Q1 reply:
There’s a very nice article on mobbing for introverts that might answer some of your question by an introvert, Aaron Griffin who has now years of experience showing up into a mob on a daily basis. My discussions with him has lead me to realize that while it can be really draining at first, there’s a significant upside. Introverts often feel their ideas don’t get heard, and a considerate established mob can turn that experience around. Also, stepping out of rotation and reflecting, and even stepping out completely when you feel you need to recharge is encouraged. The work does not stop for one person leaving the mob. But Aaron has a lot more to say: https://www.agilealliance.org/resources/experience-reports/mob-programming-for-the-introverted/
Q2 reply
I work with teams in a product company, and in my current place of work getting people to mob (even pair) is extremely difficult. There’s strong ideas of how they learn best and that involving others in any way isn’t their thing. Forcing people isn’t my thing. But some groups volunteer to try things out, usually the ones that are no so established, over team limits. We have tens of teams here, and I work directly with many.

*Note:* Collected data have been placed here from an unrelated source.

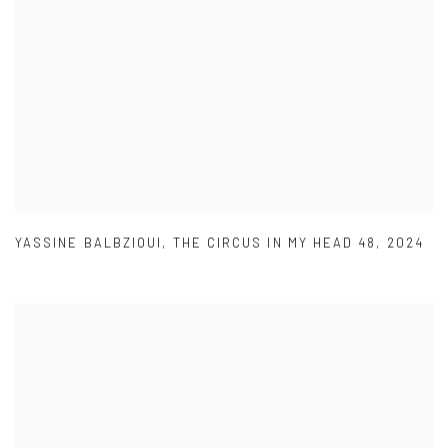
YASSINE BALBZIOUI
,
THE CIRCUS IN MY HEAD 48
,
2024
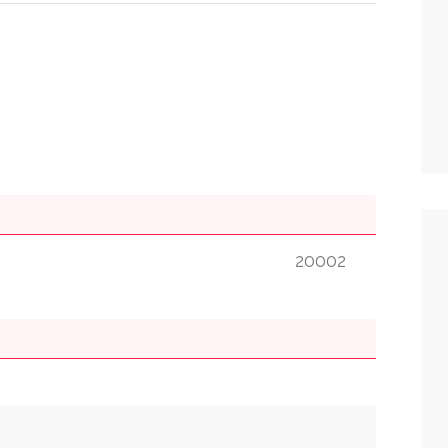
20002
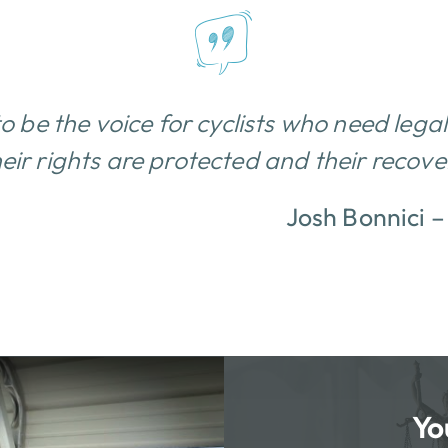
to be the voice for cyclists who need lega
eir rights are protected and their recovery
Josh Bonnici 
Yo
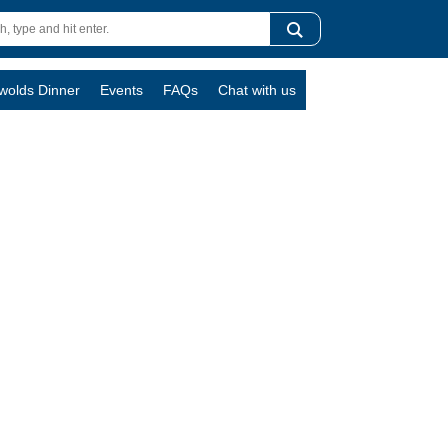
swolds Dinner
Events
FAQs
Chat with us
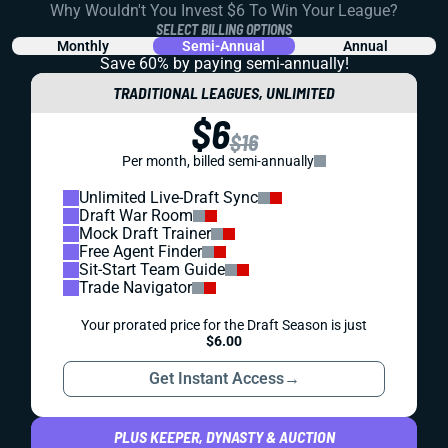
Why Wouldn't You Invest $6 To Win Your League?
SELECT BILLING OPTIONS
Monthly
Semi-Annual
Annual
Save 60% by paying
semi-annually!
TRADITIONAL LEAGUES, UNLIMITED
$6
$16
Per month, billed semi-annually
Unlimited Live-Draft Sync
Draft War Room
Mock Draft Trainer
Free Agent Finder
Sit-Start Team Guide
Trade Navigator
Your prorated price for the Draft Season is just
$6.00
Get Instant Access
→
PLUS KEEPER, DYNASTY & AUCTION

I’ve seen mobbing in use in contracting environments too, but for learning often it requires the idea of “we don’t invoice for these hours”. Some teams do their contracting work in a mob, with enlightened customers willing to pay as they see the deliveries being faster and more to the point. The main obstacle is always people. Not just customers and managers, but also the developers and testers. They “know” this won’t work without ever trying it and surely it does not work when you don’t do it.
I’m getting better at convincing managers. Developers still give me hard time. So I use other developers who have stuff to teach as my minions in taking this forward. For example, Llewellyn Falco is a developer who commands a lot of respect from other developers. Bringing him in to mob with us makes people show up to learn from him.
I have also a side job of consulting, although I do that very little. I do most of my teaching nowadays in mob format. So I show up at companies doing a two hour session with them. When we test together and they find problems on their own applications they were completely blind to, it changes things. I spent a day mobbing with a team I was considering joining (I did not - decided that they had much to learn from me and I had less to gain with that choice at that time) and we broke their “working” system in ways they never thought, and I could do this with them on day 1 without ever having seen or used their application (energy invoicing) before.
So, just get some group together and test together. Talk about what you learned and what you contributed. Celebrate both to enforce trying again.